* _Your goal_: Retype only the lines from the top of the records to the line with "At Kerala Canteen, we take", including that line but none of the pictures.

*** Material to process Section Begins ***

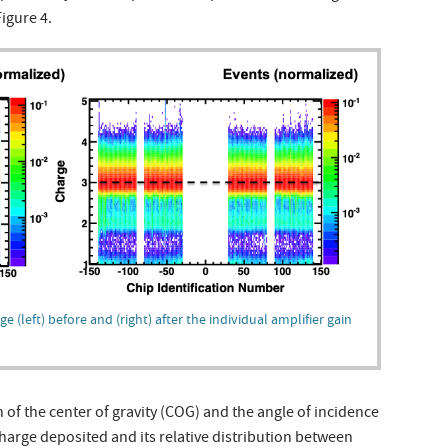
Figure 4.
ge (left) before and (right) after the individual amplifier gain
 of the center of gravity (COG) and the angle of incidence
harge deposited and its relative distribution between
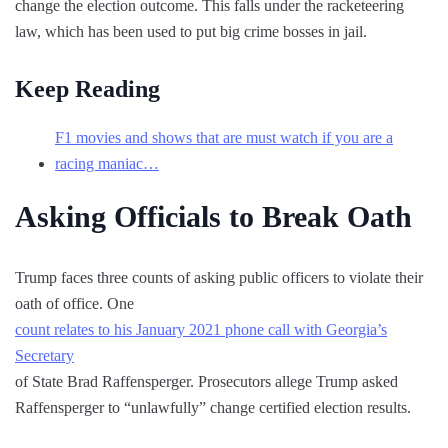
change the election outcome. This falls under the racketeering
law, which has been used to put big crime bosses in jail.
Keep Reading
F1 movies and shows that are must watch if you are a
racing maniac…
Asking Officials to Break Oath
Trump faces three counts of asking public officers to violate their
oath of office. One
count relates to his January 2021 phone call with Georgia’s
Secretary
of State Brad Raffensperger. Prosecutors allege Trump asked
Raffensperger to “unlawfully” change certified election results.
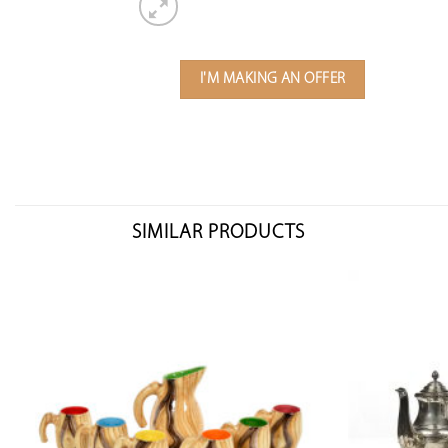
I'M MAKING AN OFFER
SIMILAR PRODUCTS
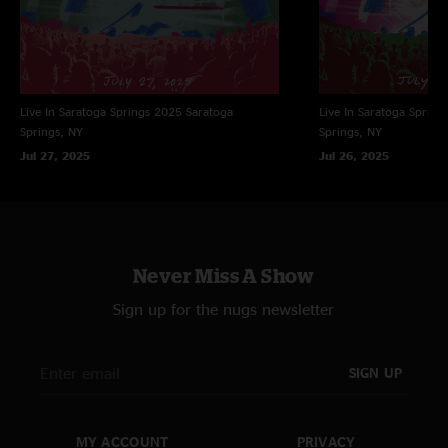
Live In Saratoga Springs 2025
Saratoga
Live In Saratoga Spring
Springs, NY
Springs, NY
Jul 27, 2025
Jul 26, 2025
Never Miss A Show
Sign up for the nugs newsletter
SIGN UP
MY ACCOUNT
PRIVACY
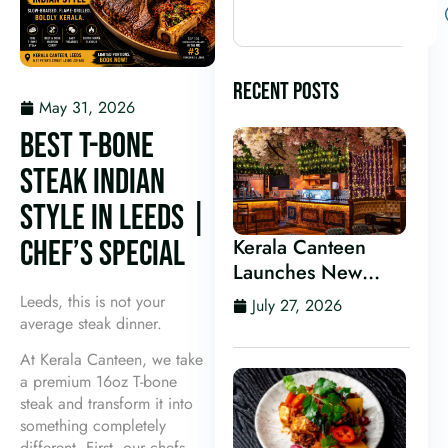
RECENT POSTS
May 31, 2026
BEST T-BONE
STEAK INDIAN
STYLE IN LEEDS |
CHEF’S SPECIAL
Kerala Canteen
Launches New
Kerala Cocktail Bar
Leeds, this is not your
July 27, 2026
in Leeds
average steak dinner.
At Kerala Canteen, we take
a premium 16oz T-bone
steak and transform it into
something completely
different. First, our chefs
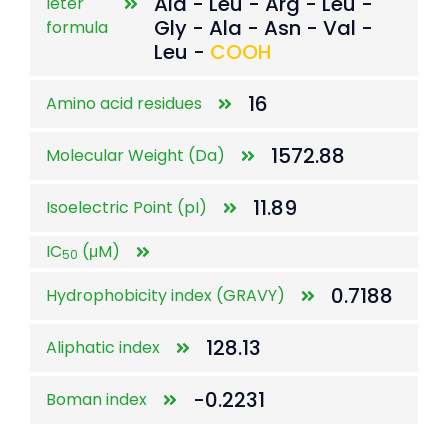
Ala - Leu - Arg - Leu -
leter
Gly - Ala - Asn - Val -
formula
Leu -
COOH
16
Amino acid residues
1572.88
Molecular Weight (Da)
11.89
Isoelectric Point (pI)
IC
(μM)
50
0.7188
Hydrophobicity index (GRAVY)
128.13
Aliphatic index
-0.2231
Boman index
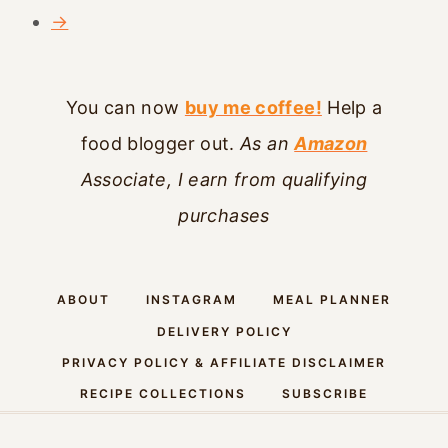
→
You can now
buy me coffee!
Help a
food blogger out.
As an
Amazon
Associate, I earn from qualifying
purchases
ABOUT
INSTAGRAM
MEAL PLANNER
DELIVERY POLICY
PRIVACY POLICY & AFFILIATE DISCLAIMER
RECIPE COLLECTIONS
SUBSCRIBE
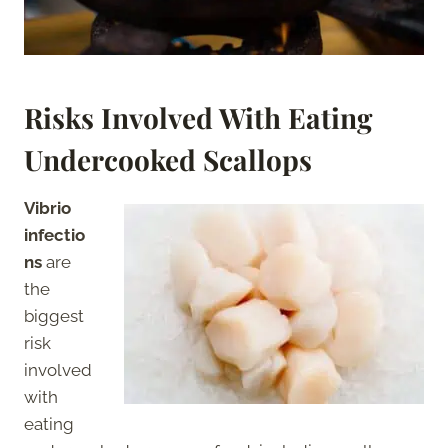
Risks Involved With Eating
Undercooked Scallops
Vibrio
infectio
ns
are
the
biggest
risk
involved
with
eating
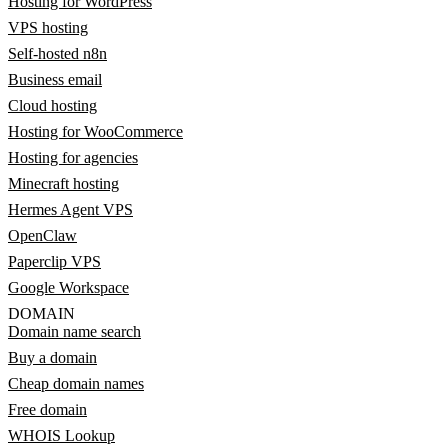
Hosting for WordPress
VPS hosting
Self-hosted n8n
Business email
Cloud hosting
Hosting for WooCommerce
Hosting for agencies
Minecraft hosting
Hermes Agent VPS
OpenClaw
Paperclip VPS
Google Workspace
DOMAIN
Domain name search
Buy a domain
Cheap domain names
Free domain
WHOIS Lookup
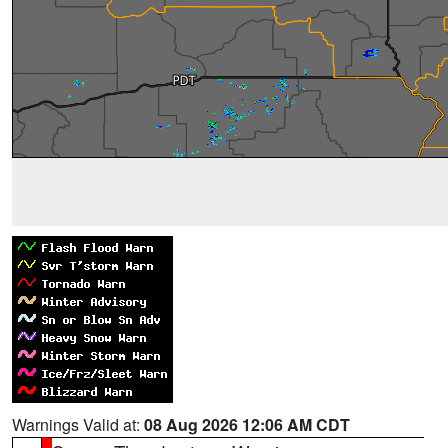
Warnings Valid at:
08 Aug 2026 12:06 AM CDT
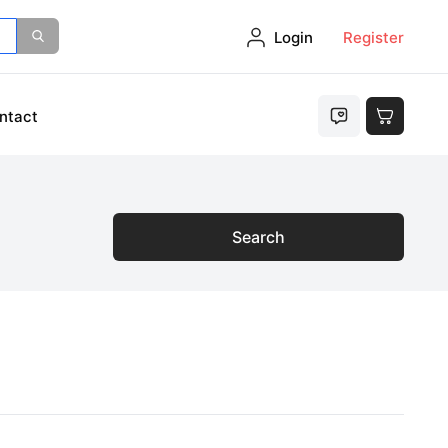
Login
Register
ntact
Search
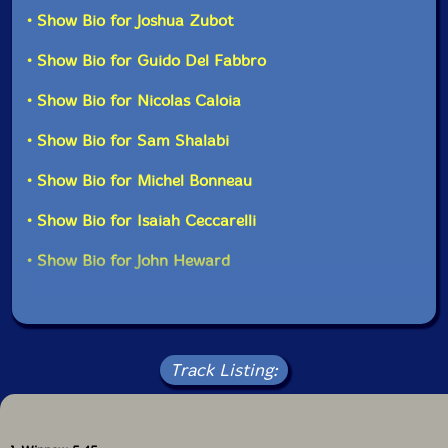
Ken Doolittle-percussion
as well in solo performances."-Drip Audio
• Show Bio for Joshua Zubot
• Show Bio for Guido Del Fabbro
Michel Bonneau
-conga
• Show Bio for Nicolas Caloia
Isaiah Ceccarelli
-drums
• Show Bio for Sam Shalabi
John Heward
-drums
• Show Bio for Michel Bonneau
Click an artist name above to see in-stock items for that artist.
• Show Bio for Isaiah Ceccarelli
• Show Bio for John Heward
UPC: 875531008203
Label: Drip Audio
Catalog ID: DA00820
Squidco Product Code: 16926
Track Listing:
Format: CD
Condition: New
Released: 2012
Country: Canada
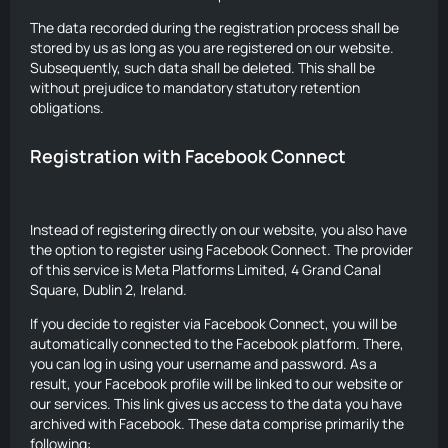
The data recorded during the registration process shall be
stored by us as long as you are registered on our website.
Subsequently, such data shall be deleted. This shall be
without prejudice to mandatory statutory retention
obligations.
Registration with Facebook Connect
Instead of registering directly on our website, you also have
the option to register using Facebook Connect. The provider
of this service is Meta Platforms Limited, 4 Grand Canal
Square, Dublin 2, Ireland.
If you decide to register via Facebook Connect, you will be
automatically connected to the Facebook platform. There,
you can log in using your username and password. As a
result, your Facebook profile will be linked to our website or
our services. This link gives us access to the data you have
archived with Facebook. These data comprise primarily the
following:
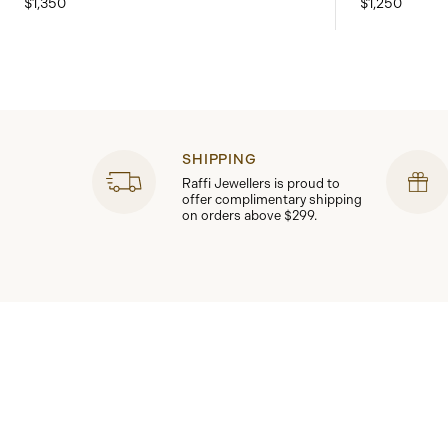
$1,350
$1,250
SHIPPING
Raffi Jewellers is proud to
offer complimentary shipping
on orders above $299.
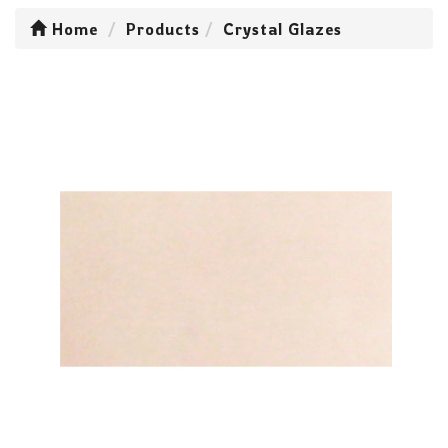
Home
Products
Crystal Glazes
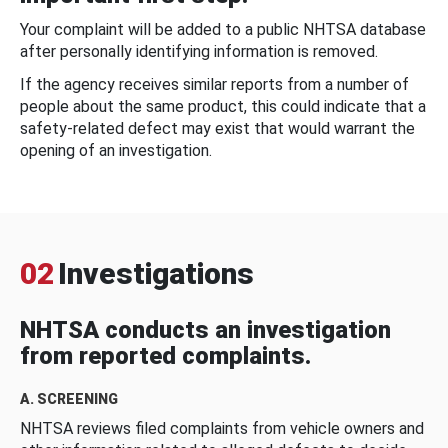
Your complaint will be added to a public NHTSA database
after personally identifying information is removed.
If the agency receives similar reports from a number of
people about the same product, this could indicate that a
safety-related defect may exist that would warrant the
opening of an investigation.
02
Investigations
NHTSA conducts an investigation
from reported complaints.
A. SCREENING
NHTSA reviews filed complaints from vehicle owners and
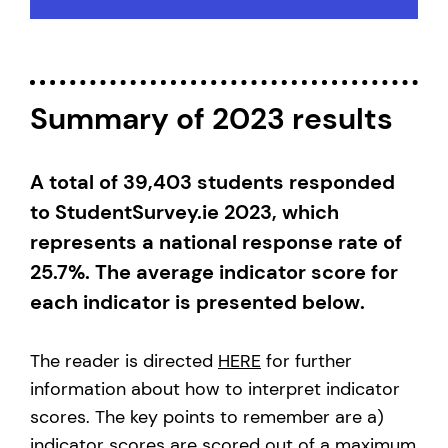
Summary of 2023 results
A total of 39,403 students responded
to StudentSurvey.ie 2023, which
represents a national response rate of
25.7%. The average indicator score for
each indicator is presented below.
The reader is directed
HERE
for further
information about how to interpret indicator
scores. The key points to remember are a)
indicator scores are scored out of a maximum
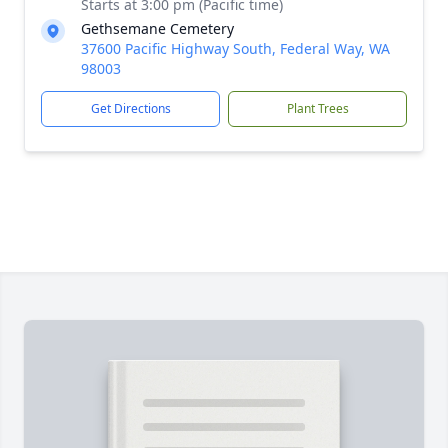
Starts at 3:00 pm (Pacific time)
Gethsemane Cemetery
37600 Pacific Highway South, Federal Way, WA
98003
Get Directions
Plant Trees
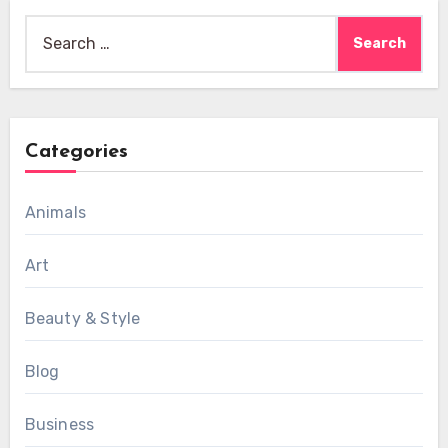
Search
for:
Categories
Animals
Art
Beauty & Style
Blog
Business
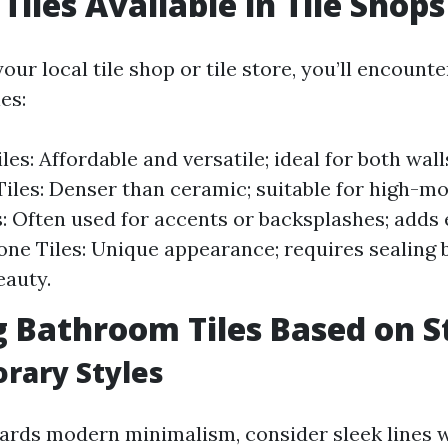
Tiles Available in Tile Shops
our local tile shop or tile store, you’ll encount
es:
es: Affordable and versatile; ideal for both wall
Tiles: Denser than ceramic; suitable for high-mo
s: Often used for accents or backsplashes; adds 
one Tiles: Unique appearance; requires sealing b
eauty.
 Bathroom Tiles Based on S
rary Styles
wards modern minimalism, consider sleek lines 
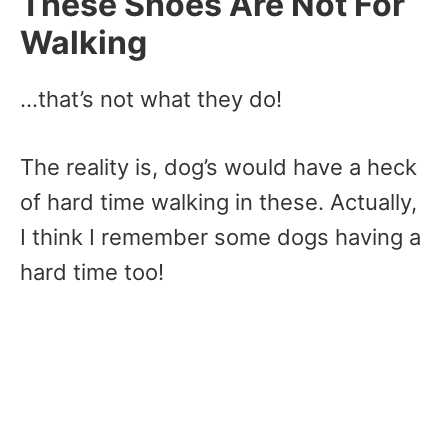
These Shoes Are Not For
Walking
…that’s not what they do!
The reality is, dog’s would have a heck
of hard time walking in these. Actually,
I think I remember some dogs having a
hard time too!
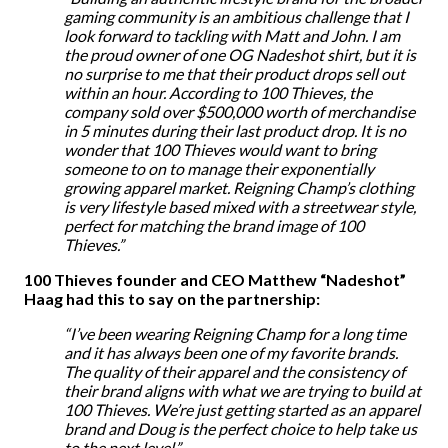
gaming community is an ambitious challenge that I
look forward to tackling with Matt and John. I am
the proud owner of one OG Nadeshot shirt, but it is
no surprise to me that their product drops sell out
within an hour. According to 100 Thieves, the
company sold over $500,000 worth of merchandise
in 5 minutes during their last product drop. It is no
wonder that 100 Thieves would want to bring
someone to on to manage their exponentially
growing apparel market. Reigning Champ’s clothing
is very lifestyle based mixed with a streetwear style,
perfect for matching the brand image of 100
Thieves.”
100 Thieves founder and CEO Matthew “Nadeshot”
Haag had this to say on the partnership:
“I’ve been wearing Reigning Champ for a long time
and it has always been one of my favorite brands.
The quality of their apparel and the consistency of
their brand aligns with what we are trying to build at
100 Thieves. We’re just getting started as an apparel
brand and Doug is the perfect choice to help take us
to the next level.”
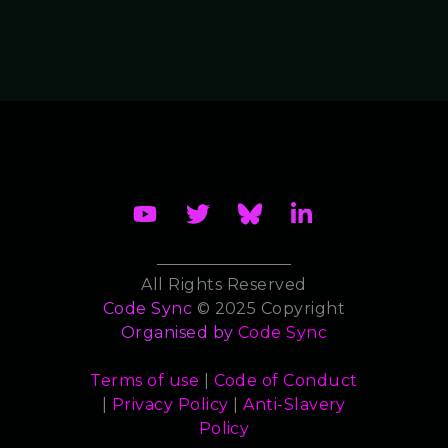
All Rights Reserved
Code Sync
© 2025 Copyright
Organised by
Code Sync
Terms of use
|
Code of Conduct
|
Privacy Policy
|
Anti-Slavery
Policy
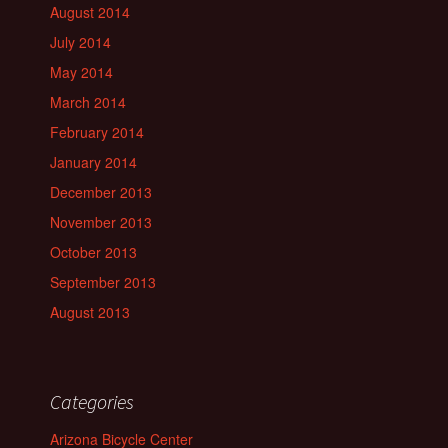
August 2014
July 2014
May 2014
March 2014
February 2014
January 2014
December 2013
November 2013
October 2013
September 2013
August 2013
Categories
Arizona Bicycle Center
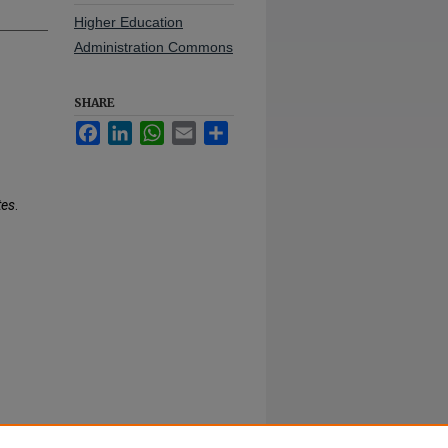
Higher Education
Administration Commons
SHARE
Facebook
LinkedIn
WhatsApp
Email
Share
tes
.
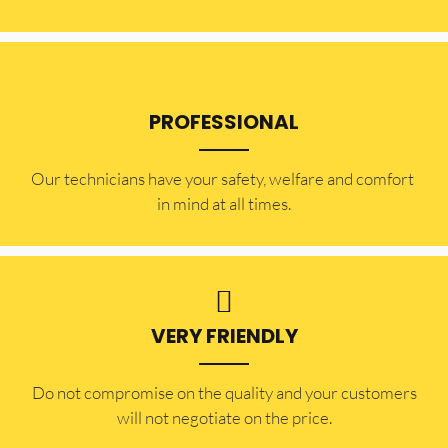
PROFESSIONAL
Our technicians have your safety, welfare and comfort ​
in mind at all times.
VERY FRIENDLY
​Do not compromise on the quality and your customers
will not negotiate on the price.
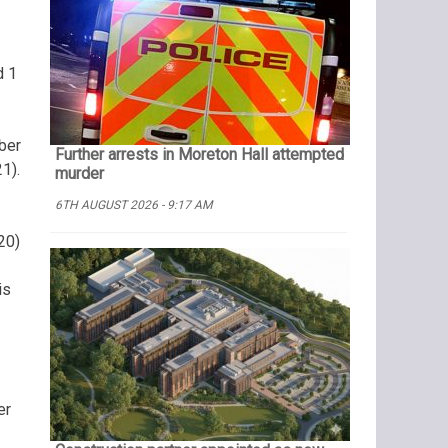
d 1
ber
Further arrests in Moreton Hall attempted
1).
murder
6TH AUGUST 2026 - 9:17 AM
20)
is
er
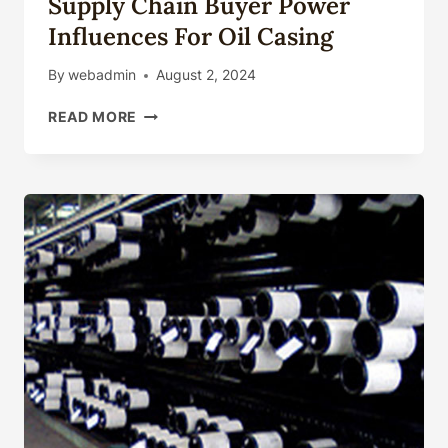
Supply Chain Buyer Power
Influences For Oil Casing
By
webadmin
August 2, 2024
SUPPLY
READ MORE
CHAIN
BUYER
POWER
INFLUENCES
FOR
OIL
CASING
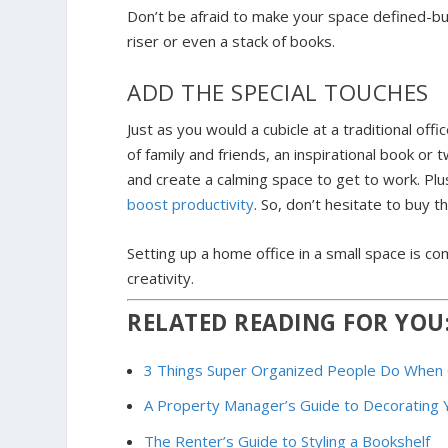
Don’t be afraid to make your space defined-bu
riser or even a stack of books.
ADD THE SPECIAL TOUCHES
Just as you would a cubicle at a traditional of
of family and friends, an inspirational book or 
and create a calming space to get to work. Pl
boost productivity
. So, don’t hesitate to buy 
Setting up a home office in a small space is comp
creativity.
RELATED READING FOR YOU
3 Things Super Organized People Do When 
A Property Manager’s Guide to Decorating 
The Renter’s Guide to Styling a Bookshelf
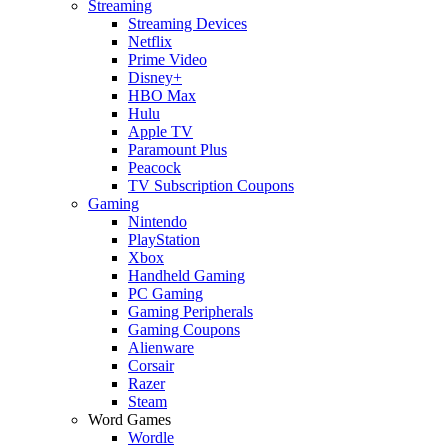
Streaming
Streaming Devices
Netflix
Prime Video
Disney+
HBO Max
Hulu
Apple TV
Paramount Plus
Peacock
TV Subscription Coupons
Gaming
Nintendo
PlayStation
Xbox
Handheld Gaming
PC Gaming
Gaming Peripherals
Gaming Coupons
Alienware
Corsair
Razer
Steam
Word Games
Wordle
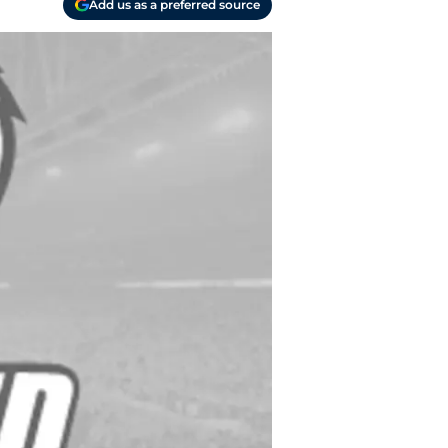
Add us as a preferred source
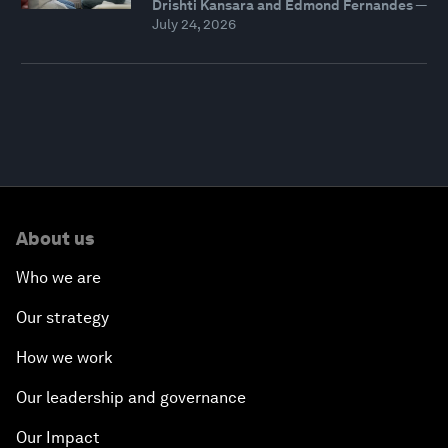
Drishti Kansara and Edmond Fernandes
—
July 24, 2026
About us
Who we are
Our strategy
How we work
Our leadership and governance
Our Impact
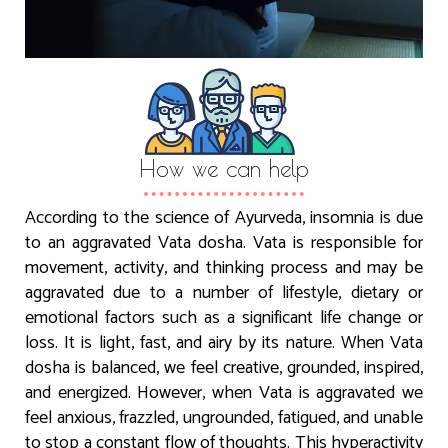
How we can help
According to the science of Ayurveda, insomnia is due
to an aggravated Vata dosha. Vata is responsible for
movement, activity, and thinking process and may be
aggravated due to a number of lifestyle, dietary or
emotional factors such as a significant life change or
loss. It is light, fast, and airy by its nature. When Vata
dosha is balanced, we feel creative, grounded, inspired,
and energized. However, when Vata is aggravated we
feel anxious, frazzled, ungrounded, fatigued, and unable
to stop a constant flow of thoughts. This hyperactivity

*** Material to process Section Ends ***

* _Answer section_:
Figure 4.
ge (left) before and (right) after the individual amplifier gain
 of the center of gravity (COG) and the angle of incidence
harge deposited and its relative distribution between
change the election outcome. This falls under the racketeering
law, which has been used to put big crime bosses in jail.
Keep Reading
F1 movies and shows that are must watch if you are a
racing maniac…
Asking Officials to Break Oath
Trump faces three counts of asking public officers to violate their
oath of office. One
count relates to his January 2021 phone call with Georgia’s
Secretary
of State Brad Raffensperger. Prosecutors allege Trump asked
Raffensperger to “unlawfully” change certified election results.
I'M MAKING AN OFFER
SIMILAR PRODUCTS
Live In Saratoga Springs 2025
Saratoga
Live In Saratoga Spring
Springs, NY
Springs, NY
Jul 27, 2025
Jul 26, 2025
Never Miss A Show
Sign up for the nugs newsletter
SIGN UP
MY ACCOUNT
PRIVACY
RECENT POSTS
May 31, 2026
BEST T-BONE
STEAK INDIAN
STYLE IN LEEDS |
CHEF’S SPECIAL
Kerala Canteen
Launches New
Kerala Cocktail Bar
Leeds, this is not your
July 27, 2026
in Leeds
average steak dinner.
At Kerala Canteen, we take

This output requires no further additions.